Segment Start: Provided entries

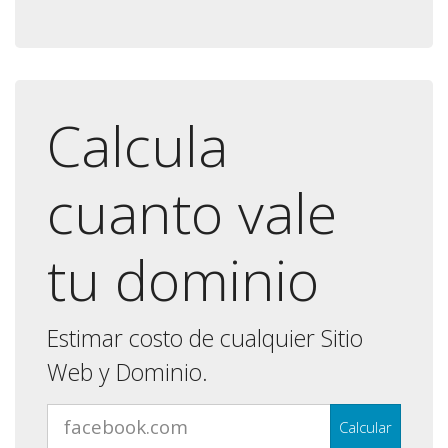
Calcula
cuanto vale
tu dominio
Estimar costo de cualquier Sitio
Web y Dominio.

Segment End: Provided entries

*Exercise requirements*
Retype the listing above exactly, pictures excluded.

*Answer to the problem*
Calcula
cuanto vale
tu dominio
Estimar costo de cualquier Sitio
Web y Dominio.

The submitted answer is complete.